Oilfield services provider Halliburton voiced a bright outlook for the oil and gas industry over the next couple of years for both North American and international markets July 20, as the company's top executive expects simultaneous growth in both international and North American markets for the first time in seven years.
Receive daily email alerts, subscriber notes & personalize your experience.Register Now
Halliburton, the first large energy company to report second-quarter 2021 earnings, expects second-half 2021 activity to gain momentum as recovery from the coronavirus pandemic unevenly continues. The market should be able to comfortably accommodate both increasing levels of OPEC+ crude output returning to the market as well as new US shale barrels, Halliburton CEO Jeff Miller said during the company's Q2 earnings conference call.
Internationally, Miller anticipates a double-digit increase in spending for H2 2021 compared to H2 2020, even though various countries are facing disruptions from new outbreaks of the coronavirus Delta variant while North American spending is poised to march forward.
"We believe activity in North America inches higher [in H2 2021] with drilling outpacing completions as operators build up well inventory for 2022," he said. "We expect drilling and completion spending in North America will also grow double digits annually over the next two years, although activity will not return to pre-pandemic levels."
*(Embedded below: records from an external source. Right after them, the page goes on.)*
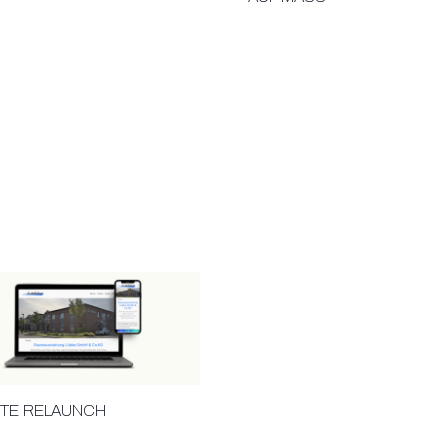
TE RELAUNCH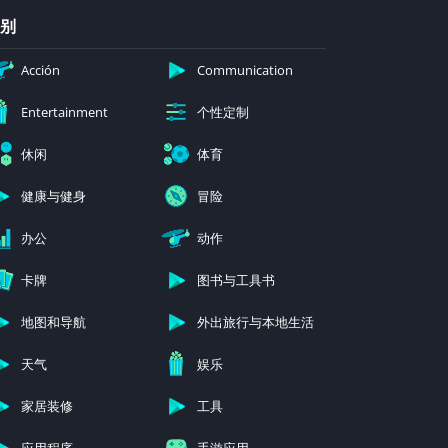
别
Acción
Communication
个性定制
Entertainment
休闲
体育
健康与健身
冒险
办公
动作
卡牌
图书与工具书
地图和导航
外出旅行与本地生活
天气
娱乐
家居装修
工具
应用程序
手游应用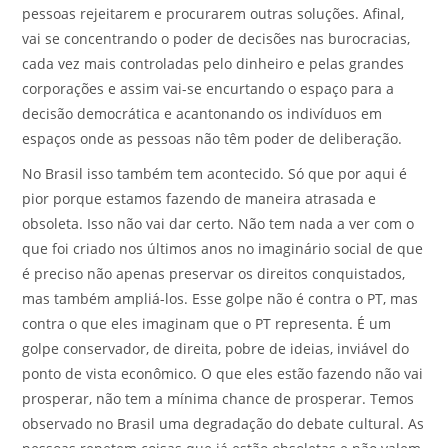
pessoas rejeitarem e procurarem outras soluções. Afinal,
vai se concentrando o poder de decisões nas burocracias,
cada vez mais controladas pelo dinheiro e pelas grandes
corporações e assim vai-se encurtando o espaço para a
decisão democrática e acantonando os indivíduos em
espaços onde as pessoas não têm poder de deliberação.
No Brasil isso também tem acontecido. Só que por aqui é
pior porque estamos fazendo de maneira atrasada e
obsoleta. Isso não vai dar certo. Não tem nada a ver com o
que foi criado nos últimos anos no imaginário social de que
é preciso não apenas preservar os direitos conquistados,
mas também ampliá-los. Esse golpe não é contra o PT, mas
contra o que eles imaginam que o PT representa. É um
golpe conservador, de direita, pobre de ideias, inviável do
ponto de vista econômico. O que eles estão fazendo não vai
prosperar, não tem a mínima chance de prosperar. Temos
observado no Brasil uma degradação do debate cultural. As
Private operators will "opportunistically" lead the activity comeback as oil prices and supportive conditions permit, while public E&Ps balance growth and returns, Miller said.
'Early innings' of an upcycle
Longer-term, "we believe that we are in the early innings of a multiyear upcycle," he said. "For the first time in seven years, we anticipate simultaneous growth in international and North America markets."
"With both demand resurgence in many economies and increased vaccine availability, we anticipate that global demand will continue to exceed supply, particularly to the extent OPEC-plus manages supply additions over the near term," Miller said.
As OPEC+ spare capacity returns to normalized levels over the coming year, pent-up global oil demand should support a call on both international and US oil production, he said, adding growth will be led by national oil companies and focused on shorter-cycle barrels.
Also, mature fields both onshore and offshore, will attract the most investment, with greenfield exploration limited to "a few markets" in Africa and Latin America – the latter likely referring to Guyana and Suriname, where multiple discoveries are being developed in the former and planned for the latter.
As a result, double-digit international spending growth is foreseen over the next couple of years, Miller said.
Normalized spare OPEC+ capacity, high shale output decline rates and oil prices at or near $70/b also give confidence to North American operators to loosen their pocketbooks a bit after two years of bare-bones capital budgets.
Crude prices dipped below $70/b July 19 in response to OPEC+'s decision to deliver 400,000 b/d per month to the market for the rest of 2021 starting in August, although prices rose slightly in morning trading July 20 to just over $67/b.
Equipment availability to tighten fast
Moreover, equipment availability in the field will tighten "much faster than most people think," he said.
Currently, drilling and completions equipment are "nearing" tightness in North America – which is expected for international markets over the next few quarters.
Due to capital scarcity and granting of lower services and equipment prices to E&P customers for years, many North American oil service companies don't generate enough cash to invest in new equipment, maintenance or innovation. As a result, equipment availability should be tight going forward, Miller said.
Halliburton's total company revenue in Q2 increased 7% sequentially and 16% year over year to $3.7 billion, as both North America and international markets continued to improve.
Net income in Q2 was $227 million or 26 cents/share, compared to $170 million or 19 cents/share in Q1 and a net loss of $1.68 billion or $1.91/share in Q2 2020.
Geographically, in Q2 2021 North American revenues grew 12% sequentially and 50% year on year, while Latin America was flat sequentially but up 54% year over year.
In Europe/Africa/CIS Halliburton posted a 7% sequential revenues increase but was down 1.7% year on year, and Middle East/Asia was up 5% sequentially but down 17% year on year.